Atom Microformat
Posted Jun 29, 2006 in XML 2
XML syndication feeds—whether they be RSS or Atom—are a brilliant idea with an unwieldly implementation. Whether it’s done manually or through one’s own authoring tool, putting the syndicatable content into a separate file for parsing by a feed-reading tool is an overly complicated extra step in the publishing process. Why not have all the necessary data and meta-data embedded in the single definitive source for a document—the HTML page itself?
The problem is that HTML and XHTML as of version 1.1 lack the native elements to describe a syndication feed. XHTML 2.0 should have the elements and attributes to do it easily. But XHTML 2.0 is a long way off yet. Once again, a microformat has stepped into the breach.
The hAtom microformat embeds Atom metadata into existing, well-worn XHTML constructs.
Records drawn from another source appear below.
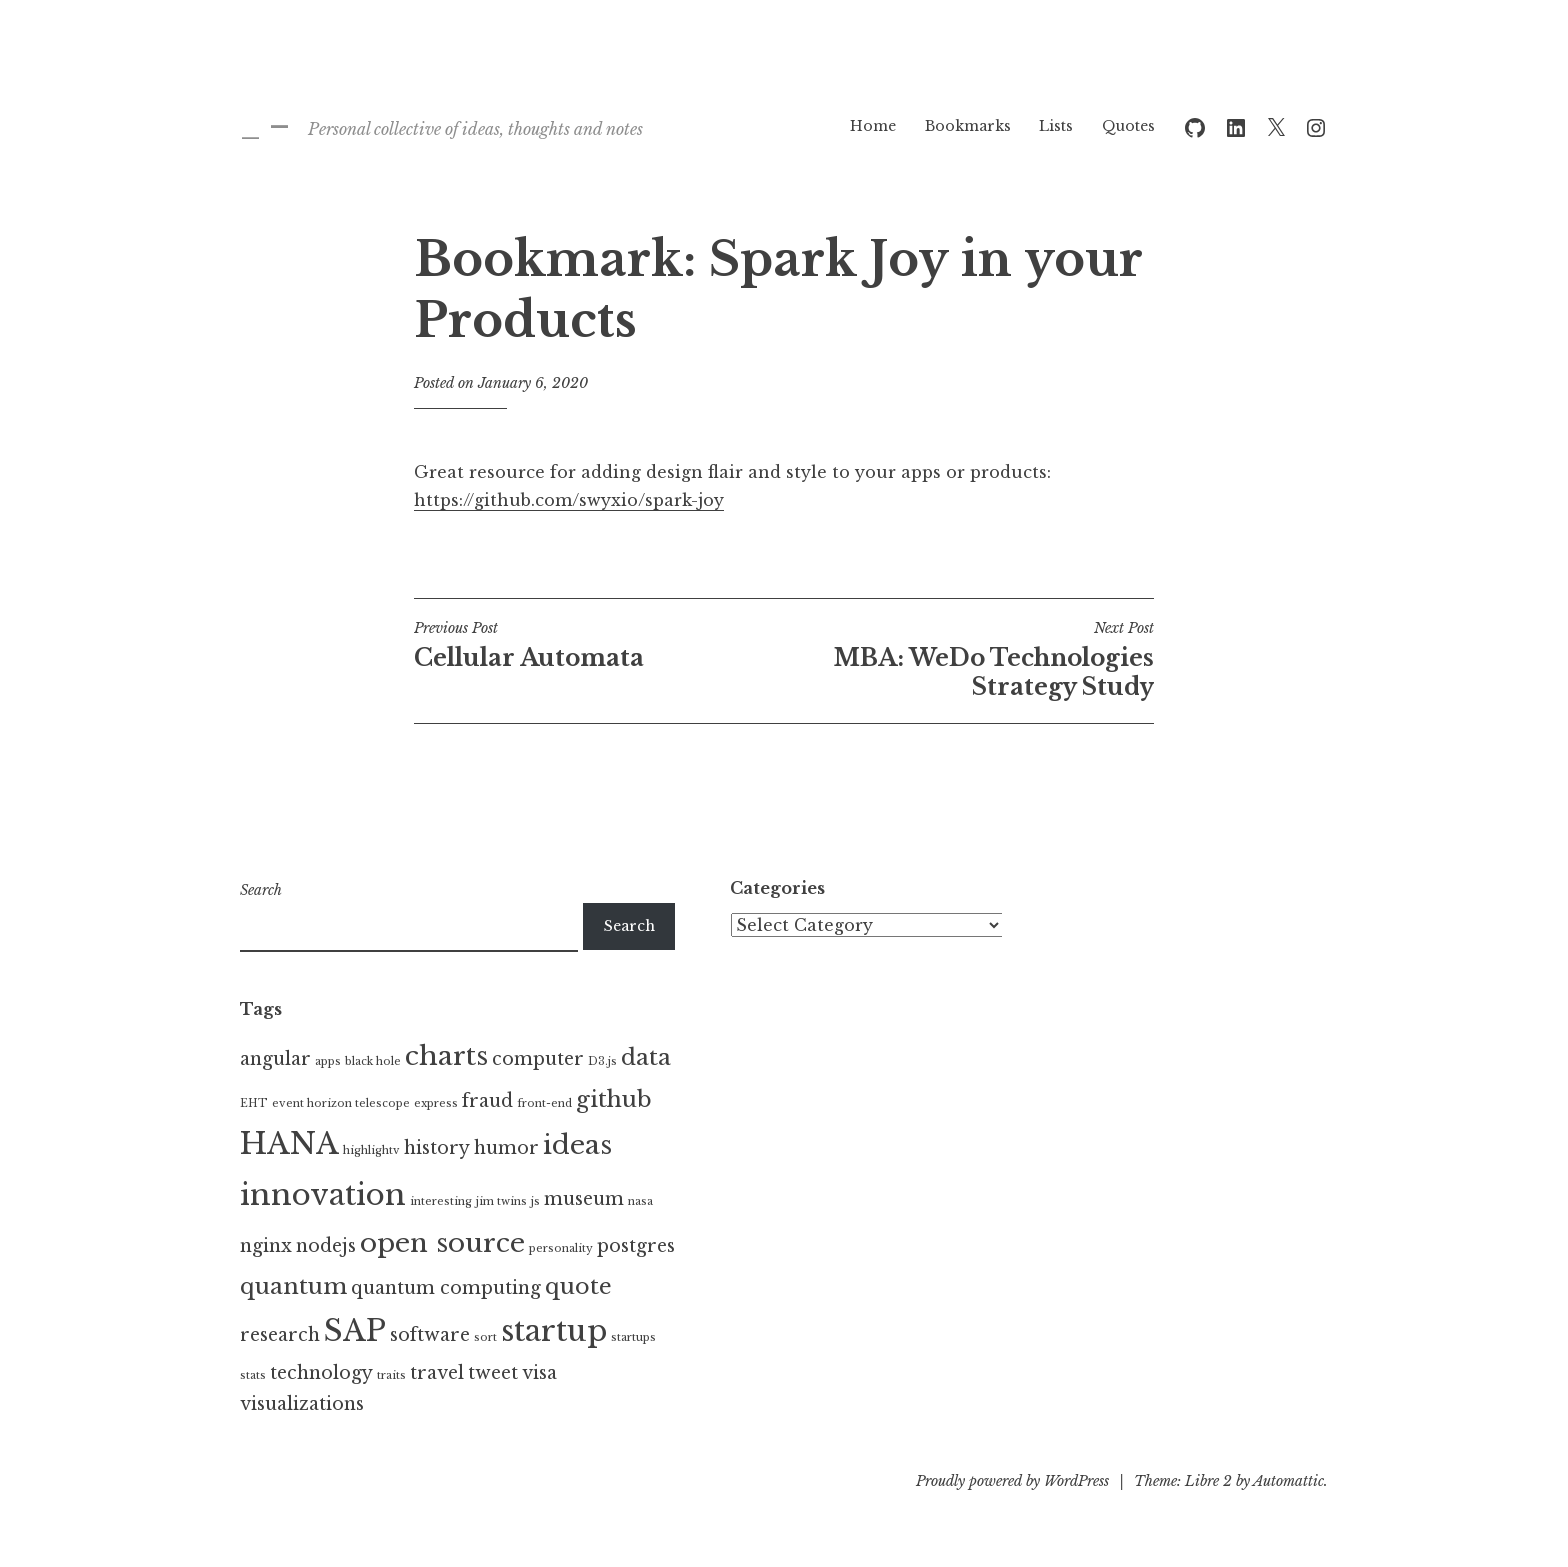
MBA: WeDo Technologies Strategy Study (969, 660)
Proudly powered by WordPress (1012, 1481)
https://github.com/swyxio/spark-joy (569, 500)
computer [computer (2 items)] (538, 1059)
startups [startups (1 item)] (633, 1337)
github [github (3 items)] (614, 1099)
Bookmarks (968, 126)
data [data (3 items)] (646, 1057)
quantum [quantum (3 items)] (293, 1286)
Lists (1056, 126)
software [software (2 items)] (430, 1335)
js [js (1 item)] (535, 1201)
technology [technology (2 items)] (321, 1373)
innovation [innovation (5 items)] (323, 1195)
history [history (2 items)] (437, 1148)
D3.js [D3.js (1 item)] (602, 1061)
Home (873, 126)
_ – (265, 125)
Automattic (1288, 1481)
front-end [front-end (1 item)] (544, 1103)
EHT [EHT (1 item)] (254, 1103)
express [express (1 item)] (436, 1103)
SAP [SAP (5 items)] (355, 1331)
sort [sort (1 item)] (485, 1337)
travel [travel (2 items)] (437, 1373)
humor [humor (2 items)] (506, 1148)
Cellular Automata (599, 645)
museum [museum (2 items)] (584, 1199)
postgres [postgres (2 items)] (636, 1246)
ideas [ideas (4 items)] (577, 1145)
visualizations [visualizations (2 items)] (302, 1404)
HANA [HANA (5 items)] (289, 1144)
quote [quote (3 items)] (578, 1286)
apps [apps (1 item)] (328, 1061)
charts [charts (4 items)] (446, 1056)
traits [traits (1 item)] (391, 1375)
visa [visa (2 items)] (539, 1373)
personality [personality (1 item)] (561, 1248)
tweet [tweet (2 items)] (493, 1373)
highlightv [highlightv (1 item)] (371, 1150)
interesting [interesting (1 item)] (441, 1201)
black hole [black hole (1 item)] (373, 1061)
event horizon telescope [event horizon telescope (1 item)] (341, 1103)
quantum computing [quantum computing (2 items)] (446, 1288)
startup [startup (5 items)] (554, 1331)
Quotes (1128, 126)
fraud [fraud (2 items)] (487, 1101)
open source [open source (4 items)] (442, 1243)
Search (261, 890)
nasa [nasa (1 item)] (640, 1201)
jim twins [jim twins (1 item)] (501, 1201)
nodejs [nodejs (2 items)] (326, 1246)
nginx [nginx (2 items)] (266, 1246)
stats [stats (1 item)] (253, 1375)
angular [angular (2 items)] (275, 1059)
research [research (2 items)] (280, 1335)
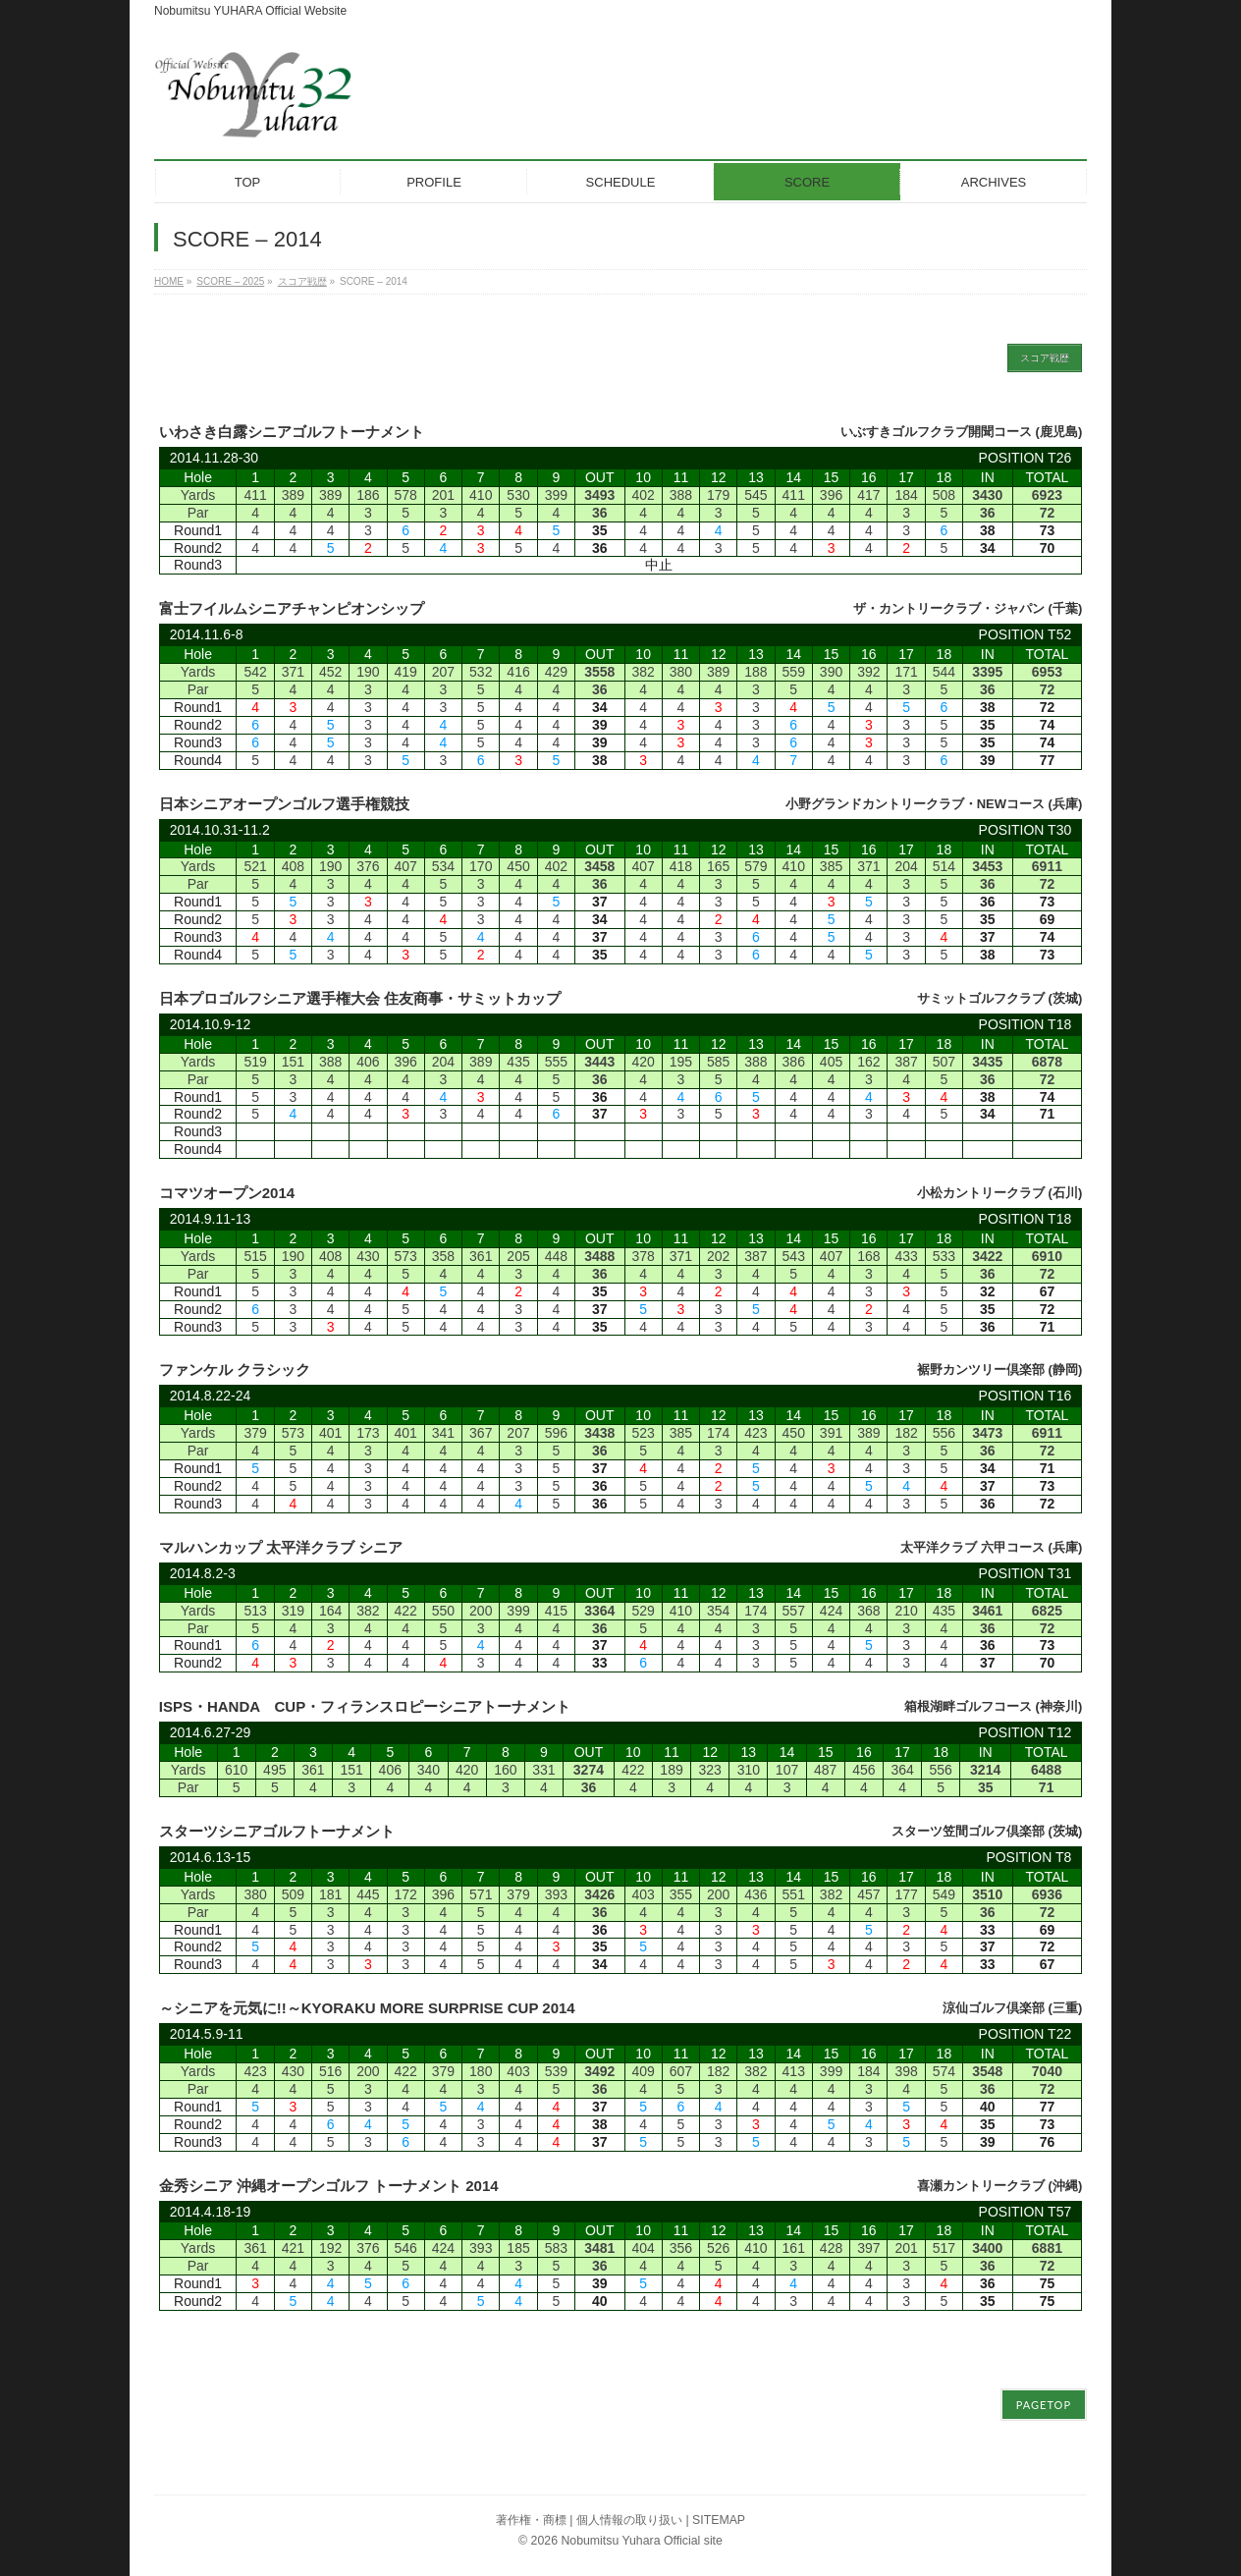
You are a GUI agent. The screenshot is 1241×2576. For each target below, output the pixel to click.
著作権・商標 (531, 2515)
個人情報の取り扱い (629, 2515)
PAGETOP (1043, 2399)
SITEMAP (718, 2515)
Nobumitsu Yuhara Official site (641, 2536)
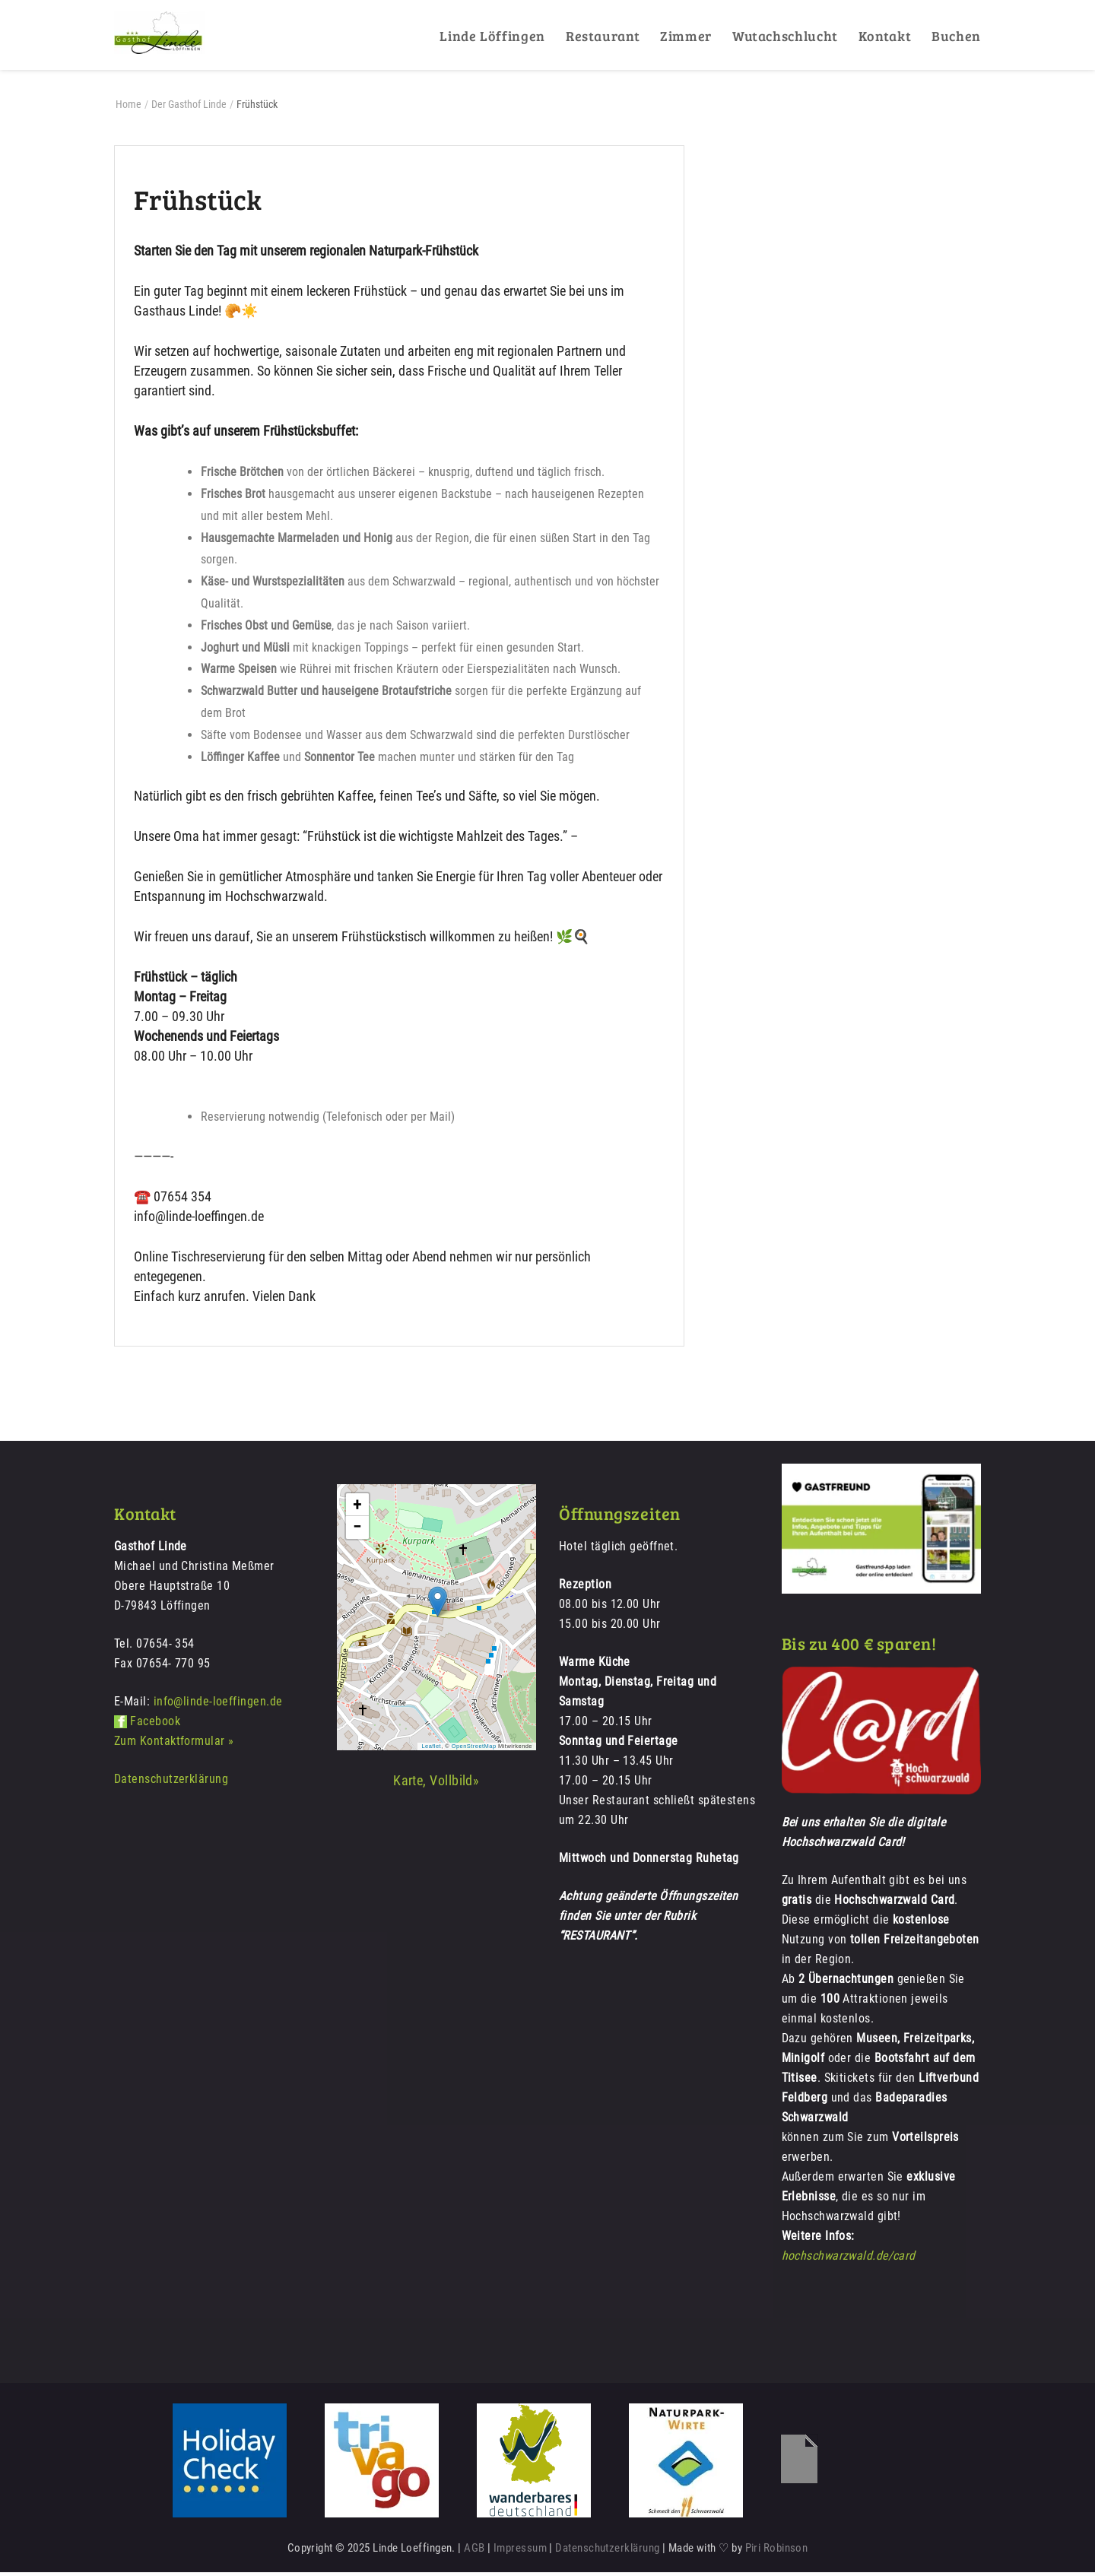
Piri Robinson (776, 2552)
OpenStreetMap (474, 1749)
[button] (437, 1605)
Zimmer (686, 36)
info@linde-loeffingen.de (218, 1705)
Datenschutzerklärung (171, 1782)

It’s modeled on the ad hoc design patterns used by many existing blogs.
One area where it might have a lot of potential is in the creation of static XHTML pages. Currently, attempting to create a syndication feed for static content is a nightmare of hand-editing and duplication of effort. With hAtom, an author can write and mark-up once, and publish in a format that is semantically rich and very readily transformable.
Update:
I reproduce below the comments that were lost when the database went ka-boom!
Colin Morris wrote:
I have to say I’m not that sure about the microformat for syndication as part of the usefulness of the external-file format is that you don’t have to download all the guff from the page and then parse it. Navigation, titles, etc. are wasted bandwidth for that application. You don’t really need microformats to syndicate a blog page as you can have a computer make best guesses about page structure (assuming you’ve used semantic markup of course, but if you’re going to microformat a page I’d assume you’re also able to semanticise the page). Atom/ RSS as external files have only the data you want/ need to download.
Nick Caldwell wrote:
Hi, Colin! I’ll try and take your points in turn.
part of the usefulness of the external-file format is that you don’t have to download all the guff from the page and then parse it [...]
I’d assume that an hAtom feed reader would simply grab the xhtml structure itself and parse that, ignoring css links and so forth.
Navigation, titles, etc. are wasted bandwidth for that application.
How much wasted bandwith are we talking here, though? A few bytes? Compared to the work that feed readers do to parse and format busted RSS feeds (the majority), it’s surely trivial.
assuming you’ve used semantic markup of course, but if you’re going to microformat a page I’d assume you’re also able to semanticise the page
I think hAtom has the nice effect of enriching the semantics of an already well-marked-up document. And adopting it as a markup format should enhance the semantics of an otherwise poorly marked-up page.
Atom/ RSS as external files have only the data you want/ need to download.
Hmmm… My feeling is that you already have separation of presentation, content/structure, and behaviour with CSS, XHTML, and ECMAScript. Why split off content/structure into two separate content/structure containers?